Odysseus and the suitors [The Odyssey Books 21-22]















GUSHING WAVE AND MARROW



Enchanted stem
Homeric speech
Lotus arrow


©2014 Pharmakon stephaniepope mythopoetry.com
#ohj lotus, arrow




notes

1. The arrow of Odysseus, tipped with toxikkon, is to the suitors as the lotus is to lotus-eaters. Likewise is Homeric language enchanted stem tipped in the musing marrow of alien pharmakos and pharmakon.

2. Odyssey, Book
 IX, Samuel Butler translation

Odysseus tells how adverse north winds blew him and his men off course as they were rounding Cape Malea
, the southernmost tip of the Peloponnesus, headed westwards for Ithaca... 

"I was driven thence by foul winds for a space of 9 days upon the sea, but on the tenth day we reached the land of the Lotus-eaters, who live on a food that comes from a kind of flower. Here we landed to take in fresh water, and our crews got their mid-day meal on the shore near the ships. When they had eaten and drunk I sent two of my company to see what manner of men the people of the place might be, and they had a third man under them. They started at once, and went about among the Lotus-eaters, who did them no hurt, but gave them to eat of the lotus, which was so delicious that those who ate of it left off caring about home, and did not even want to go back and say what had happened to them, but were for staying and munching lotus with the Lotus-eaters without thinking further of their return; nevertheless, though they wept bitterly I forced them back to the ships and made them fast under the benches. Then I told the rest to go on board at once, lest any of them should taste of the lotus and leave off wanting to get home, so they took their places and smote the grey sea with their oars."

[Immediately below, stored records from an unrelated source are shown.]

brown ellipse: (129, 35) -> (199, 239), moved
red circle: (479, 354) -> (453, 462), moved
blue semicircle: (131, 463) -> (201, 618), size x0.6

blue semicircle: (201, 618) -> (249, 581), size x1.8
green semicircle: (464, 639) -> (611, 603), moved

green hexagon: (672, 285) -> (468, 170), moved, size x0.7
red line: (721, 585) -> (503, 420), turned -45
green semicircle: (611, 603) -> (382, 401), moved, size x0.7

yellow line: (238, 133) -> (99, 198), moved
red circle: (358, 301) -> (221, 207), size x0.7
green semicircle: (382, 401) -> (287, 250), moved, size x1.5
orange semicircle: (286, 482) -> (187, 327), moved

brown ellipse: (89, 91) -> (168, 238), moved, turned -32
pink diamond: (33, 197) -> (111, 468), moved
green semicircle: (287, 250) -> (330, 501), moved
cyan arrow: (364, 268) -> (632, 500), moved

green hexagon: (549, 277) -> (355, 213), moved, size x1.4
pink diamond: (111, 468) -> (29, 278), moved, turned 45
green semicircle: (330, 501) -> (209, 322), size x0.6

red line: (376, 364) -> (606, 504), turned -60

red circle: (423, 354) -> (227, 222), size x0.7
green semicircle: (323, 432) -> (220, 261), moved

3. Odyssey, Book XXII, The Death of Suitors, Samuel Butler translation

...Ulysses tore off his rags, and sprang on to the broad pavement with his bow and his quiver full of arrows. He shed the arrows on to the ground at his feet and said, "The mighty contest is at an end. I will now see whether Apollo will vouchsafe it to me to hit another mark which no man has yet hit."

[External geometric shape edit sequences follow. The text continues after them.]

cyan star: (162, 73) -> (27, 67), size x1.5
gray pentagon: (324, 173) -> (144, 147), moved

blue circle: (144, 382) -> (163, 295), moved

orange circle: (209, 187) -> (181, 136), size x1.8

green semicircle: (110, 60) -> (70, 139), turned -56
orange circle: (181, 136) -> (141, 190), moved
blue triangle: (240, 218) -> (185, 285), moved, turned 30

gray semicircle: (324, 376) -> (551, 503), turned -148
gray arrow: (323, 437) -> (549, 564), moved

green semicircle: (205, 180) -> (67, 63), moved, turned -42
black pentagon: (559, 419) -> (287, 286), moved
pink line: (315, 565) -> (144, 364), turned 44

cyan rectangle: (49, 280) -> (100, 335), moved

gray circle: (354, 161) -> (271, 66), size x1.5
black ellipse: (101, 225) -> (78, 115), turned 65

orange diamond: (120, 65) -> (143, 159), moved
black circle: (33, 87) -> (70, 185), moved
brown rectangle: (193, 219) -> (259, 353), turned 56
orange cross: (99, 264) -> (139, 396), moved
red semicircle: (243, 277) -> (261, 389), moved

4. Pharmakos/Pharmakon wiki
Walter Burkert and René Girard have written influential modern interpretations of the pharmakos rite. Burkert shows that humans were sacrificed or expelled after being fed well, and, according to some sources, their ashes were scattered to the ocean. This was a purification ritual, a form of societal catharsis.[1]
Pharmakos is also used as a vital term in Derridian deconstruction. In his essay "Plato's Pharmacy",[2] Derrida deconstructs several texts by Plato, such as Phaedrus, and reveals the inter-connection between the word chain pharmakeia-pharmakon-pharmakeus and the notably absent word pharmakos. In doing so, he attacks the boundary between inside and outside, declaring that the outside (pharmakos, never uttered by Plato) is always-already present right behind the inside (pharmakeia-pharmakon-pharmakeus). As a concept, Pharmakos can be said to be related to other Derridian terms such as "trace".
Some scholars have connected the practice of ostracism, in which a prominent politician was exiled from Athens after a vote using pottery pieces, with the pharmakos custom. However, the ostracism exile was only for a fixed time, as opposed to the finality of the pharmakos execution or expulsion.

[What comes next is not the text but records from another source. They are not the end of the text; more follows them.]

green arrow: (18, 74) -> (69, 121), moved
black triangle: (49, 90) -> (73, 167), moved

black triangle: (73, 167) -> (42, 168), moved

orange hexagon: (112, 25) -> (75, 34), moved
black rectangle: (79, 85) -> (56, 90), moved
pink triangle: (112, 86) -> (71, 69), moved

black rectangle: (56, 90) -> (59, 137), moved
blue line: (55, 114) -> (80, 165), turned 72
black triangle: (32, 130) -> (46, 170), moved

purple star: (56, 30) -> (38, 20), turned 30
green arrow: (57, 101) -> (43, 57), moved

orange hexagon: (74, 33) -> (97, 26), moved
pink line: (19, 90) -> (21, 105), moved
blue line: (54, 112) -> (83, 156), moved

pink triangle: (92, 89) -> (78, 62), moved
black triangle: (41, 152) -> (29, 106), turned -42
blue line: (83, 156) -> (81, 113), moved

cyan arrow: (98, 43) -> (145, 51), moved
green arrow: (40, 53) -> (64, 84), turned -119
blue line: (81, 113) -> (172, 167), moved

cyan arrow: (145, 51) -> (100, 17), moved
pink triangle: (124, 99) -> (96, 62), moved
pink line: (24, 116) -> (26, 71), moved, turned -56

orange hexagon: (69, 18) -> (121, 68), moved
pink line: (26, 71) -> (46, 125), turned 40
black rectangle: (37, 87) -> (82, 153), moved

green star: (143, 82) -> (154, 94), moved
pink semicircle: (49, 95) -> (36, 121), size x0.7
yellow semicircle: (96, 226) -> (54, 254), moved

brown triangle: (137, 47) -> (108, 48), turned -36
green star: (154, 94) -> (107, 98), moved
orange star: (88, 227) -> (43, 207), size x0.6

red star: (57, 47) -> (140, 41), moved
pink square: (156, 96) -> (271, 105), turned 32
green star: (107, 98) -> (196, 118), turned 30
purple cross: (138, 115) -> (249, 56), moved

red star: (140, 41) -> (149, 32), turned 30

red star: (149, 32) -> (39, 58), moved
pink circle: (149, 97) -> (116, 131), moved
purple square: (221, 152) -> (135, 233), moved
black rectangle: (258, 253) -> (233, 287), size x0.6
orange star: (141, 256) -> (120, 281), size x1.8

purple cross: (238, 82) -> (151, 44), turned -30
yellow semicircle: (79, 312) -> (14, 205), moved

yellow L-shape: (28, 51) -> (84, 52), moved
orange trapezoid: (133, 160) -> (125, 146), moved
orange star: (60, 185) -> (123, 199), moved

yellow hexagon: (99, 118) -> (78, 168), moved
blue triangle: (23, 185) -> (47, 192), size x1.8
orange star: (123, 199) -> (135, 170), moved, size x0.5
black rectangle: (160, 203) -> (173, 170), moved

The term "pharmakos" later became the term "pharmakeus" which refers to "a drug, spell-giving potion, druggist, poisoner, by extension a magician or a sorcerer."[3] A variation of this term is "pharmakon" (φάρμακον) a complex term meaning sacrament, remedy, poison, talisman, cosmetic, perfume or intoxicant.[4] From this, the modern term "pharmacology" emerged.[5]